- Born: Ingar Tore Johannessen 3 September 1927 Oslo, Norway
- Died: 21 July 2026 (aged 98) Sandefjord, Norway
- Burial place: Orelund kapell og gravlund [no]
- Military career
- Allegiance: Norway
- Branch: Royal Norwegian Air Force
- Service years: 1948–1981
- Rank: Major general
- Commands: Chief of the Royal Norwegian Air Force (1978–1981)

= Ingar Tore Narvhus =

Norwegian major general (1927–2026)

Ingar Tore Narvhus (3 September 1927 – 22 July 2026) was a Norwegian military aviator and air force officer who served as the Chief of the Royal Norwegian Air Force from 1978 to 1981. He served as a fighter pilot, military attaché, and representative at international disarmament negotiations in Vienna.

==Life and career==
Ingar Tore Narvhus was born on 3 September 1927 in Oslo but grew up in Notodden, where his father was involved in local resistance activities during World War II. He was educated at the Norwegian Air Force Flight School in 1947 as a navigator and later as a fighter pilot in the United States. He was a student at the first class of the Royal Norwegian Air Force Academy from 1949 to 1951, and at the Norwegian Air Force Staff School from 1959 to 1960. After serving as a pilot in several squadrons, he became a squadron commander at 339 Special Operations Aviation Squadron in 1956. In 1960, he became the first Norwegian to fly twice the speed of sound.

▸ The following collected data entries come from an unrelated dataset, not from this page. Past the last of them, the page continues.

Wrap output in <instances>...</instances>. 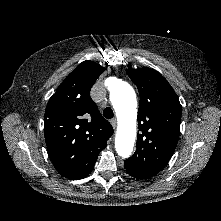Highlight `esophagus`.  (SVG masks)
Segmentation results:
<instances>
[{"label": "esophagus", "instance_id": "1", "mask_svg": "<svg viewBox=\"0 0 221 221\" xmlns=\"http://www.w3.org/2000/svg\"><path fill=\"white\" fill-rule=\"evenodd\" d=\"M110 123H111V125H112L113 128H116V125H117V120H116V118L111 119V120H110Z\"/></svg>", "mask_w": 221, "mask_h": 221}]
</instances>
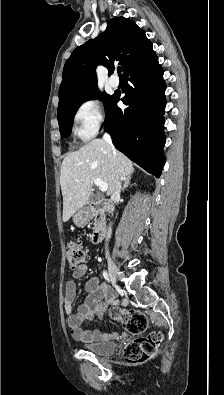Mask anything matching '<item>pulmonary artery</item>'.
Wrapping results in <instances>:
<instances>
[{
  "label": "pulmonary artery",
  "mask_w": 224,
  "mask_h": 395,
  "mask_svg": "<svg viewBox=\"0 0 224 395\" xmlns=\"http://www.w3.org/2000/svg\"><path fill=\"white\" fill-rule=\"evenodd\" d=\"M109 84L112 88H116L119 85V80L117 79V77H113L110 79Z\"/></svg>",
  "instance_id": "e3ab8cb5"
}]
</instances>
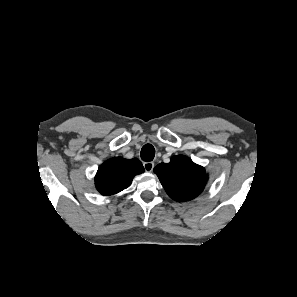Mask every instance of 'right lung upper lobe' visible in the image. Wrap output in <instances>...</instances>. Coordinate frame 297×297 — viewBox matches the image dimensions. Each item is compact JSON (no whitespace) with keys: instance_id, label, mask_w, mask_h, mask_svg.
I'll return each instance as SVG.
<instances>
[{"instance_id":"right-lung-upper-lobe-1","label":"right lung upper lobe","mask_w":297,"mask_h":297,"mask_svg":"<svg viewBox=\"0 0 297 297\" xmlns=\"http://www.w3.org/2000/svg\"><path fill=\"white\" fill-rule=\"evenodd\" d=\"M143 172L137 159L112 158L99 167L95 176L96 188L104 196L116 194L129 187L135 175Z\"/></svg>"}]
</instances>
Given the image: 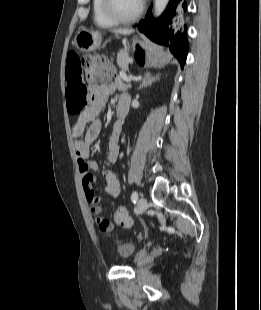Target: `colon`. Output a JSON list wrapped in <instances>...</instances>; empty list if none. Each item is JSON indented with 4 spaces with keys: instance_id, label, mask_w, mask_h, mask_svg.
Returning <instances> with one entry per match:
<instances>
[{
    "instance_id": "colon-1",
    "label": "colon",
    "mask_w": 261,
    "mask_h": 310,
    "mask_svg": "<svg viewBox=\"0 0 261 310\" xmlns=\"http://www.w3.org/2000/svg\"><path fill=\"white\" fill-rule=\"evenodd\" d=\"M86 66V79L91 83H98L112 75V67L108 59L103 55L88 56L82 60ZM115 221L123 227H131L133 219L124 207H119L115 212ZM103 232H109L111 225L103 221L99 225Z\"/></svg>"
}]
</instances>
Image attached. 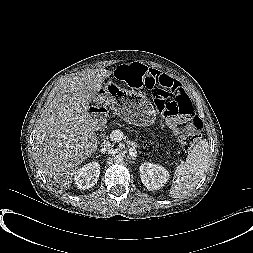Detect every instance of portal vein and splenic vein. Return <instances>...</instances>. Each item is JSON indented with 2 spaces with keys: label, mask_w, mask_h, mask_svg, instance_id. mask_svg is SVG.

He served in the long-term planning group in the Norwegian Air Force High Command, held positions as operations group commander in Bodø, been Air Service Inspector at the Fighter Aircraft Office in the Royal Norwegian Air Force, commander of Andøya Air Station, commander of Bodø Main Air Station, air commander in Northern Norway and Chief of the Royal Norwegian Air Force. He was also Deputy Commander of NATO's Northern Command and Commander of NATO's Air Forces in Northern Europe. He concluded 40 years of service in the Norwegian Armed Forces as a representative at the disarmament negotiations in Vienna and defense attaché in Austria and Yugoslavia. From 1987 to 1997, he was principal of the Norwegian State Commercial Aviation School.

Narvhus died on 21 July 2026, at the age of 98.